Christianity Today and Russell Moore: A Match Made in Hell
Much like founder Billy Graham, Russell Moore sees CT as the voice of the evasive third way
‘I know your works: you are neither cold nor hot. Would that you were either cold or hot! So, because you are lukewarm, and neither hot nor cold, I will spit you out of my mouth.’ Revelation 3:14-15 (ESV).
Call me old-fashioned, but I still think words should mean something. Take Christian for instance – a word which identifies a person who believes in and practices the doctrines of Christianity. A Christian is a person saved by faith in Jesus, and who bears fruit in keeping with true repentance. And not just any “Jesus,” but the Word who became flesh (John 1:14) and whose authority comprises the entire counsel of holy scripture (Revelation 22:18). Christians believe and practice God’s truths.
So imagine my surprise when the long-published evangelical magazine Christianity Today (CT) made the decision to promote their most notorious unbeliever – “Baptist” grenade tosser Russell Moore – to the position of editor-in-chief.

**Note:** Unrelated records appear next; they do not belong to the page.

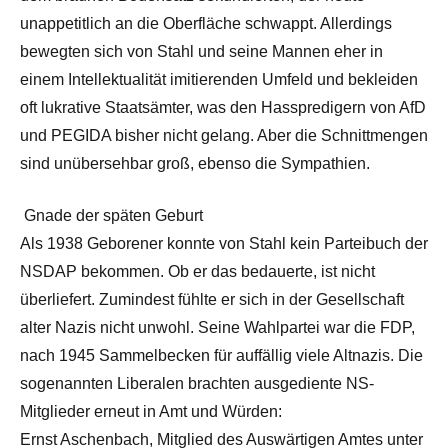
unappetitlich an die Oberfläche schwappt. Allerdings
bewegten sich von Stahl und seine Mannen eher in
einem Intellektualität imitierenden Umfeld und bekleiden
oft lukrative Staatsämter, was den Hasspredigern von AfD
und PEGIDA bisher nicht gelang. Aber die Schnittmengen
sind unübersehbar groß, ebenso die Sympathien.
Gnade der späten Geburt
Als 1938 Geborener konnte von Stahl kein Parteibuch der
NSDAP bekommen. Ob er das bedauerte, ist nicht
überliefert. Zumindest fühlte er sich in der Gesellschaft
alter Nazis nicht unwohl. Seine Wahlpartei war die FDP,
nach 1945 Sammelbecken für auffällig viele Altnazis. Die
sogenannten Liberalen brachten ausgediente NS-
Mitglieder erneut in Amt und Würden:
Ernst Aschenbach, Mitglied des Auswärtigen Amtes unter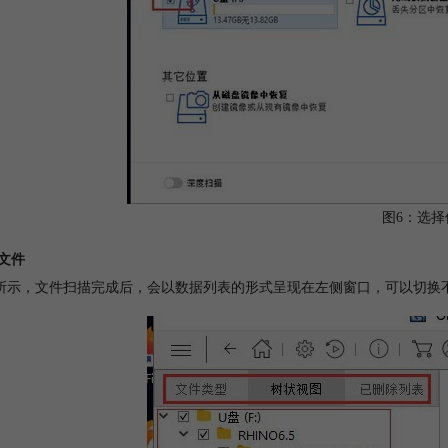
图6：选择
找文件
所示，文件扫描完成后，会以数据列表的形式呈现在左侧窗口，可以切换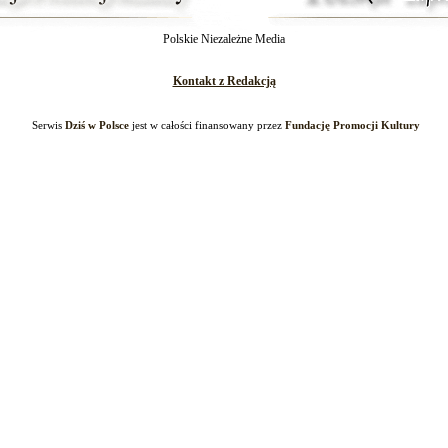
Polskie Niezależne Media
Kontakt z Redakcją
Serwis
Dziś w Polsce
jest w całości finansowany przez
Fundację Promocji Kultury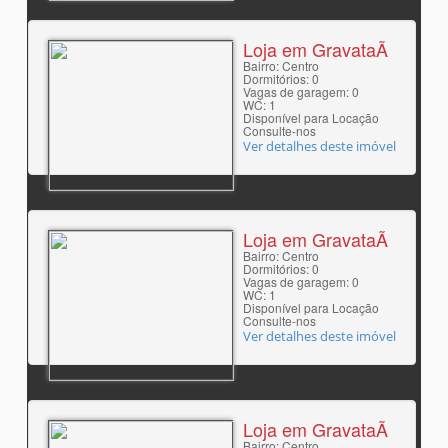
Loja em GravataÃ­
Bairro: Centro
Dormitórios: 0
Vagas de garagem: 0
WC: 1
Disponível para Locação
Consulte-nos
Ver detalhes deste imóvel
Loja em GravataÃ­
Bairro: Centro
Dormitórios: 0
Vagas de garagem: 0
WC: 1
Disponível para Locação
Consulte-nos
Ver detalhes deste imóvel
Loja em GravataÃ­
Bairro: Centro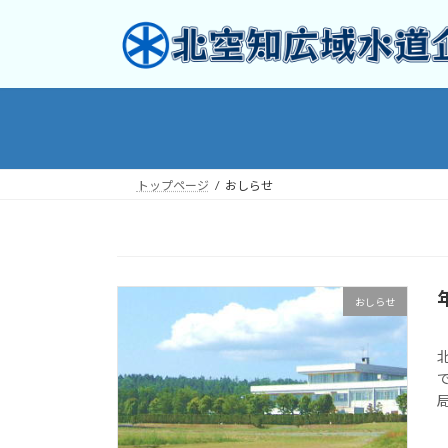
コ
ナ
ン
ビ
テ
ゲ
ン
ー
ツ
シ
へ
ョ
ス
ン
キ
に
トップページ
おしらせ
ッ
移
プ
動
おしらせ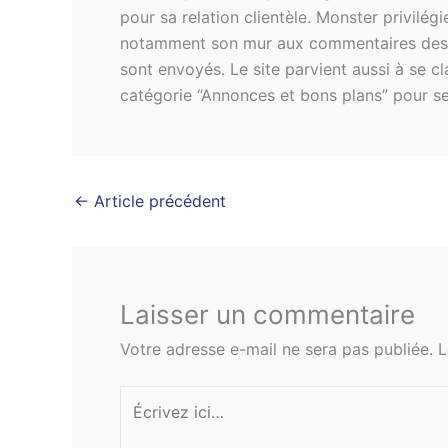
pour sa relation clientèle. Monster privilég
notamment son mur aux commentaires des ut
sont envoyés. Le site parvient aussi à se c
catégorie “Annonces et bons plans” pour ses
←
Article précédent
Laisser un commentaire
Votre adresse e-mail ne sera pas publiée.
L
Écrivez
ici…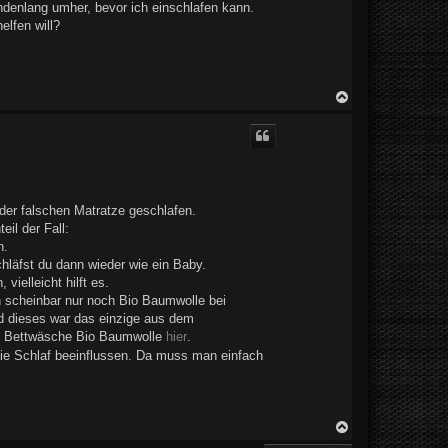
ndenlang umher, bevor ich einschlafen kann.
lfen will?
N
a
c
h
o
b
e
n
 der falschen Matratze geschlafen.
il der Fall:
n.
chläfst du dann wieder wie ein Baby.
ielleicht hilft es.
h scheinbar nur noch Bio Baumwolle bei
nd dieses war das einzige aus dem
die Bettwäsche Bio Baumwolle
hier
.
, die Schlaf beeinflussen. Da muss man einfach
N
a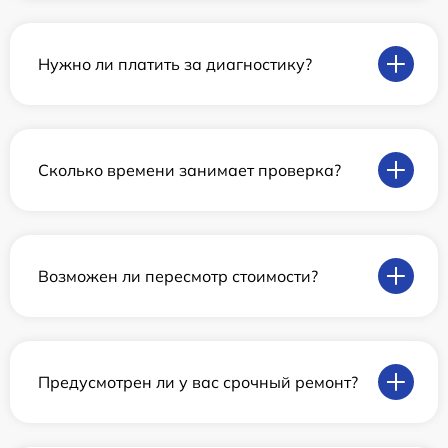
Нужно ли платить за диагностику?
Сколько времени занимает проверка?
Возможен ли пересмотр стоимости?
Предусмотрен ли у вас срочный ремонт?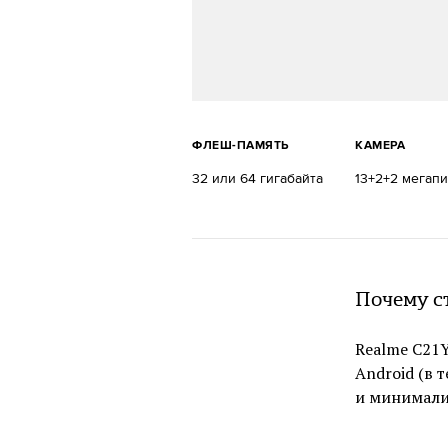
ФЛЕШ-ПАМЯТЬ
КАМЕРА
32 или 64 гигабайта
13+2+2 мегап
Почему с
Realme C21
Android (в 
и минимали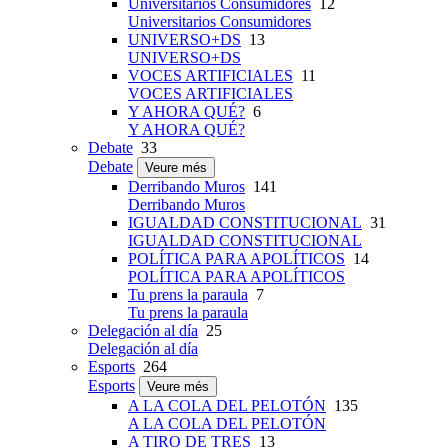
Universitarios Consumidores
12
Universitarios Consumidores
UNIVERSO+DS
13
UNIVERSO+DS
VOCES ARTIFICIALES
11
VOCES ARTIFICIALES
Y AHORA QUÉ?
6
Y AHORA QUÉ?
Debate
33
Debate
Veure més
Derribando Muros
141
Derribando Muros
IGUALDAD CONSTITUCIONAL
31
IGUALDAD CONSTITUCIONAL
POLÍTICA PARA APOLÍTICOS
14
POLÍTICA PARA APOLÍTICOS
Tu prens la paraula
7
Tu prens la paraula
Delegación al día
25
Delegación al día
Esports
264
Esports
Veure més
A LA COLA DEL PELOTÓN
135
A LA COLA DEL PELOTÓN
A TIRO DE TRES
13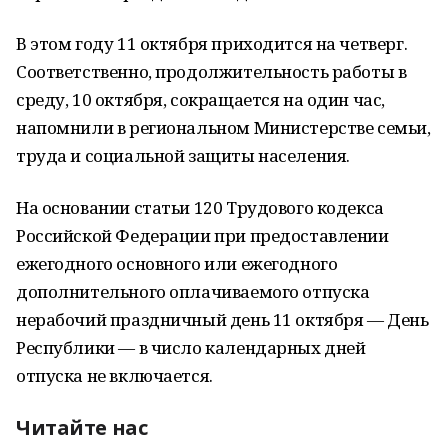
В этом году 11 октября приходится на четверг.
Соответственно, продолжительность работы в
среду, 10 октября, сокращается на один час,
напомнили в региональном Министерстве семьи,
труда и социальной защиты населения.
На основании статьи 120 Трудового кодекса
Российской Федерации при предоставлении
ежегодного основного или ежегодного
дополнительного оплачиваемого отпуска
нерабочий праздничный день 11 октября — День
Республики — в число календарных дней
отпуска не включается.
Читайте нас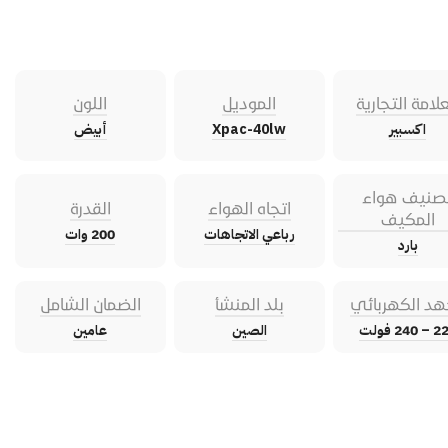
علامة التجارية
الموديل
اللون
اكسبير
Xpac-40lw
أبيض
صنيف هواء
اتجاه الهواء
القدرة
المكيف
رباعي الاتجاهات
200 وات
بارد
هد الكهربائي
بلد المنشأ
الضمان الشامل
240 فولت
الصين
عامين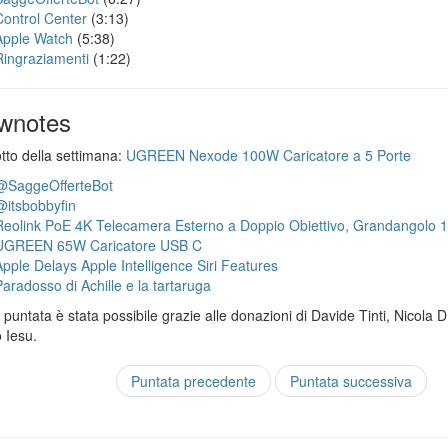
Control Center
(3:13)
Apple Watch
(5:38)
Ringraziamenti
(1:22)
wnotes
otto della settimana:
UGREEN Nexode 100W Caricatore a 5 Porte
@SaggeOfferteBot
@itsbobbyfin
Reolink PoE 4K Telecamera Esterno a Doppio Obiettivo, Grandangolo 
UGREEN 65W Caricatore USB C
Apple Delays Apple Intelligence Siri Features
Paradosso di Achille e la tartaruga
puntata è stata possibile grazie alle donazioni di Davide Tinti, Nicola 
 Iesu.
Puntata precedente
Puntata successiva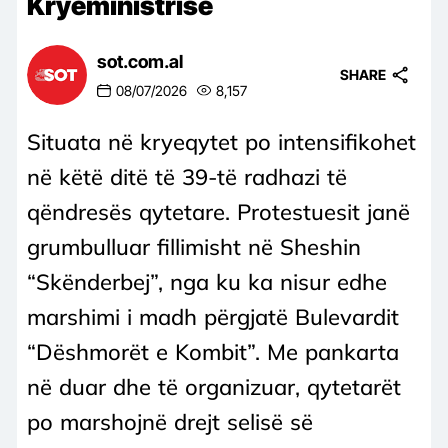
Kryeministrisë
sot.com.al
SHARE
08/07/2026
8,157
Situata në kryeqytet po intensifikohet
në këtë ditë të 39-të radhazi të
qëndresës qytetare. Protestuesit janë
grumbulluar fillimisht në Sheshin
“Skënderbej”, nga ku ka nisur edhe
marshimi i madh përgjatë Bulevardit
“Dëshmorët e Kombit”. Me pankarta
në duar dhe të organizuar, qytetarët
po marshojnë drejt selisë së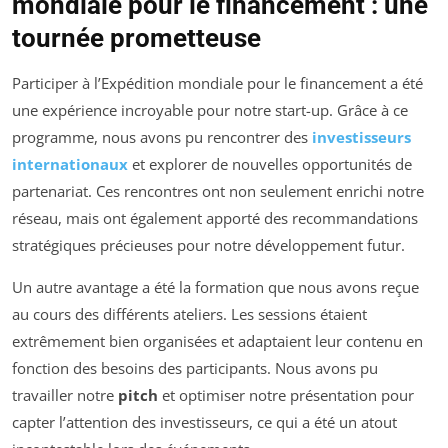
mondiale pour le financement : une
tournée prometteuse
Participer à l’Expédition mondiale pour le financement a été
une expérience incroyable pour notre start-up. Grâce à ce
programme, nous avons pu rencontrer des
investisseurs
internationaux
et explorer de nouvelles opportunités de
partenariat. Ces rencontres ont non seulement enrichi notre
réseau, mais ont également apporté des recommandations
stratégiques précieuses pour notre développement futur.
Un autre avantage a été la formation que nous avons reçue
au cours des différents ateliers. Les sessions étaient
extrêmement bien organisées et adaptaient leur contenu en
fonction des besoins des participants. Nous avons pu
travailler notre
pitch
et optimiser notre présentation pour
capter l’attention des investisseurs, ce qui a été un atout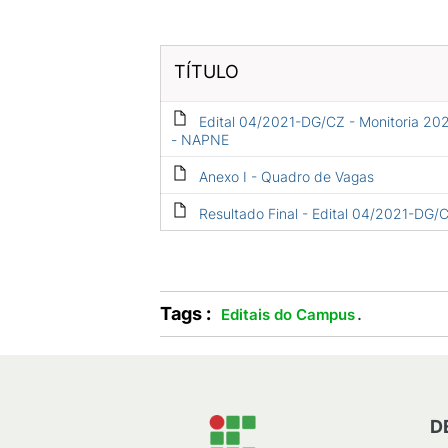
TÍTULO
Edital 04/2021-DG/CZ - Monitoria 20
- NAPNE
Anexo I - Quadro de Vagas
Resultado Final - Edital 04/2021-DG/
Tags :
.
Editais do Campus
D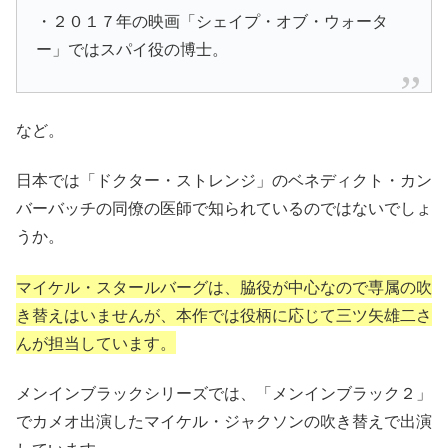
・２０１７年の映画「シェイプ・オブ・ウォータ
ー」ではスパイ役の博士。
など。
日本では
「ドクター・ストレンジ」
のベネディクト・カン
バーバッチの同僚の医師で知られているのではないでしょ
うか。
マイケル・スタールバーグは、脇役が中心なので
専属の吹
き替えはいませんが、本作では役柄に応じて三ツ矢雄二さ
んが担当しています。
メンインブラックシリーズでは、
「メンインブラック２」
でカメオ出演したマイケル・ジャクソンの吹き替えで出演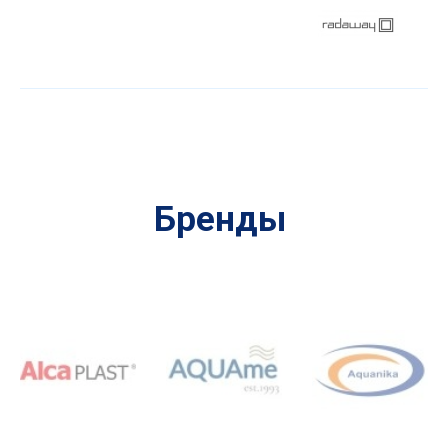
Бренды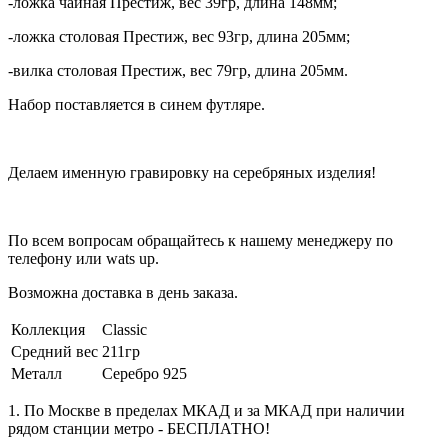
-ложка чайная Престиж, вес 39гр, длина 148мм;
-ложка столовая Престиж, вес 93гр, длина 205мм;
-вилка столовая Престиж, вес 79гр, длина 205мм.
Набор поставляется в синем футляре.
Делаем именную гравировку на серебряных изделия!
По всем вопросам обращайтесь к нашему менеджеру по
телефону или wats up.
Возможна доставка в день заказа.
Коллекция
Classic
Средний вес
211гр
Металл
Серебро 925
1. По Москве в пределах МКАД и за МКАД при наличии
рядом станции метро - БЕСПЛАТНО!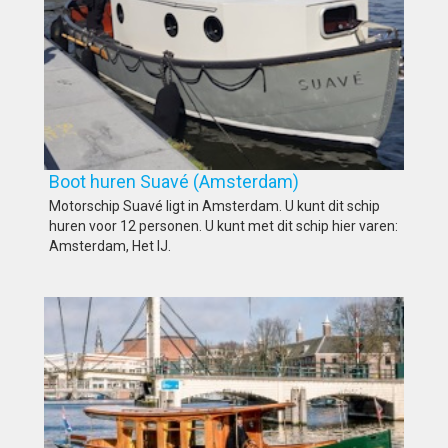
Boot huren Suavé (Amsterdam)
Motorschip Suavé ligt in Amsterdam. U kunt dit schip
huren voor 12 personen. U kunt met dit schip hier varen:
Amsterdam, Het IJ.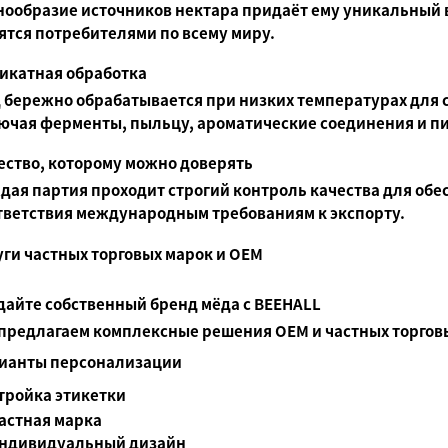
нообразие источников нектара придаёт ему уникальный 
ятся потребителями по всему миру.
икатная обработка
 бережно обрабатывается при низких температурах для с
ючая ферменты, пыльцу, ароматические соединения и п
ество, которому можно доверять
дая партия проходит строгий контроль качества для обе
тветствия международным требованиям к экспорту.
уги частных торговых марок и OEM
дайте собственный бренд мёда с BEEHALL
предлагаем комплексные решения OEM и частных торговы
ианты персонализации
тройка этикетки
астная марка
ндивидуальный дизайн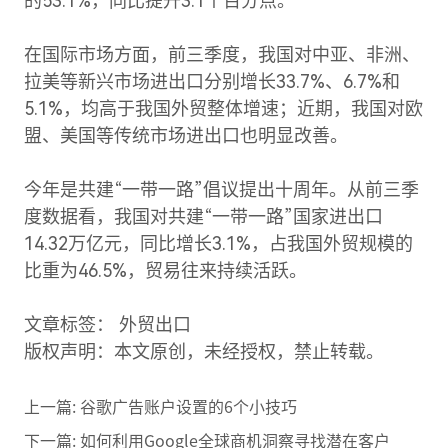
的53.1%，同比提升3.1个百分点。
在国际市场方面，前三季度，我国对中亚、非洲、
拉美等新兴市场进出口分别增长33.7%、6.7%和
5.1%，均高于我国外贸整体增速；近期，我国对欧
盟、美国等传统市场进出口也明显改善。
今年是共建“一带一路”倡议提出十周年。从前三季
度数据看，我国对共建“一带一路”国家进出口
14.32万亿元，同比增长3.1%，占我国外贸规模的
比重为46.5%，贸易往来持续活跃。
文章标签： 外贸出口
版权声明：本文原创，未经授权，禁止转载。
上一篇:
谷歌广告账户设置的6个小技巧
下一篇:
如何利用Google全球商机洞察寻找潜在客户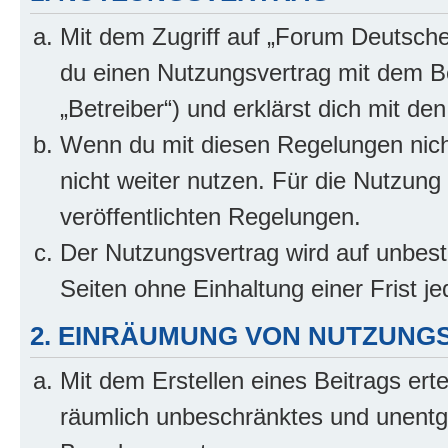
Mit dem Zugriff auf „Forum Deutsche
du einen Nutzungsvertrag mit dem B
„Betreiber“) und erklärst dich mit 
Wenn du mit diesen Regelungen nicht
nicht weiter nutzen. Für die Nutzung 
veröffentlichten Regelungen.
Der Nutzungsvertrag wird auf unbes
Seiten ohne Einhaltung einer Frist j
2. EINRÄUMUNG VON NUTZUNG
Mit dem Erstellen eines Beitrags erte
räumlich unbeschränktes und unentg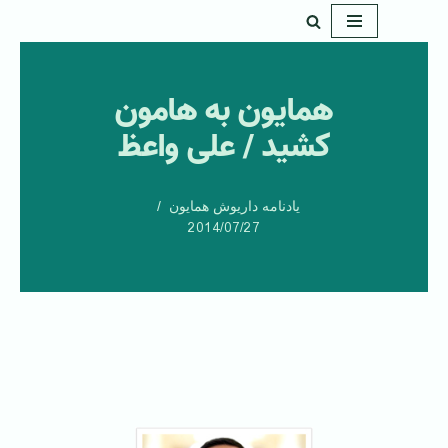
پرش
به
همایون به هامون
محتوا
کشید / علی واعظ
یادنامه داریوش همایون
2014/07/27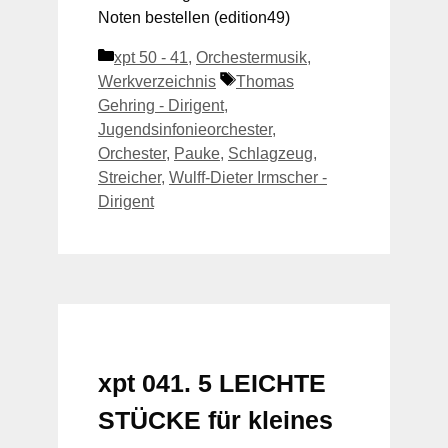
Noten bestellen (edition49)
Kategorien
xpt 50 - 41
,
Orchestermusik
,
Schlagwörter
Werkverzeichnis
Thomas
Gehring - Dirigent
,
Jugendsinfonieorchester
,
Orchester
,
Pauke
,
Schlagzeug
,
Streicher
,
Wulff-Dieter Irmscher -
Dirigent
xpt 041. 5 LEICHTE
STÜCKE für kleines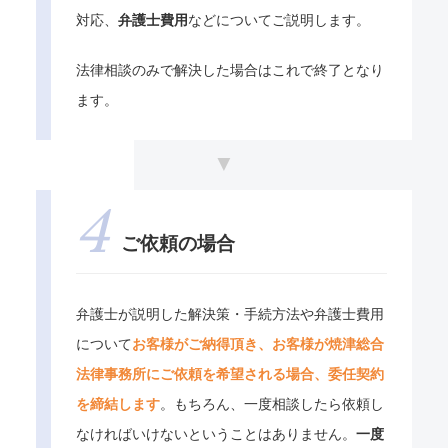
対応、
弁護士費用
などについてご説明します。
法律相談のみで解決した場合はこれで終了となり
ます。
ご依頼の場合
弁護士が説明した解決策・手続方法や弁護士費用
について
お客様がご納得頂き、お客様が焼津総合
法律事務所にご依頼を希望される場合、委任契約
を締結します
。もちろん、一度相談したら依頼し
なければいけないということはありません。
一度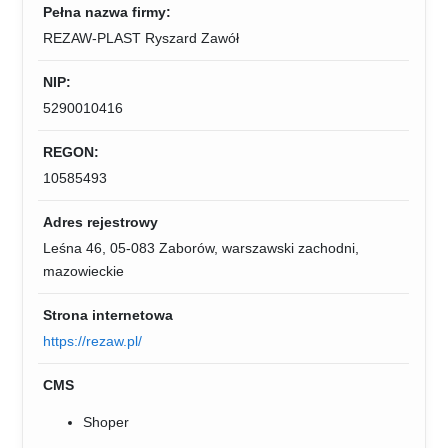
Pełna nazwa firmy:
REZAW-PLAST Ryszard Zawół
NIP:
5290010416
REGON:
10585493
Adres rejestrowy
Leśna 46, 05-083 Zaborów, warszawski zachodni,
mazowieckie
Strona internetowa
https://rezaw.pl/
CMS
Shoper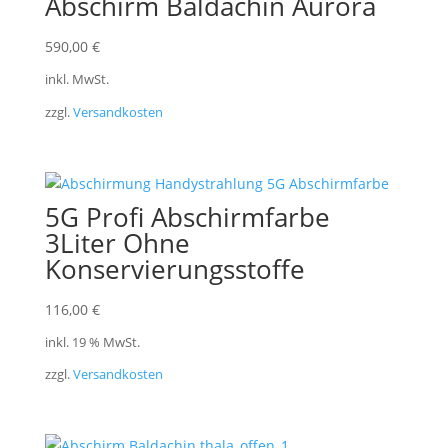
Abschirm Baldachin Aurora
590,00
€
inkl. MwSt.
zzgl.
Versandkosten
5G Profi Abschirmfarbe
3Liter Ohne
Konservierungsstoffe
116,00
€
inkl. 19 % MwSt.
zzgl.
Versandkosten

After all, if the word Christian means anything at all, having non-Christian employees at a Christian publication would seem to undermine the supposed purpose – especially if those employees held a position as important as editor-in-chief.
Obviously, I wasn’t surprised at all.
In truth, CT is being consistent with its original purpose, which according to founder Billy Graham was to, “plant the evangelical flag in the middle of the road, taking a conservative theological position but a definite liberal approach to social problems.” According to Graham, CT would “combine the best in liberalism and the best in fundamentalism without compromising theologically.” While Graham’s understanding of liberalism was undoubtedly different in 1954 than the unapologetic Marxism the term denotes today, the magazine was purposefully founded to stand in the middle of the worldly road and bridge the divide between truth and falsehood – a biblically offensive concept (2 Cor. 6:14). Rather than shine a light into a darkened world, Graham’s evangelicals and the newly-defined evangelical establishment embraced a middling third way that more closely resembled the Christian Democracy-style communitarianism that defines the ethics of Russell Moore. In other words, having an editor-in-chief who advances social justice, bullied Christians into submitting to compelled vaccination, and ripped churches that grew due to their faithfulness in not closing down during the “pandemic” fits CT perfectly.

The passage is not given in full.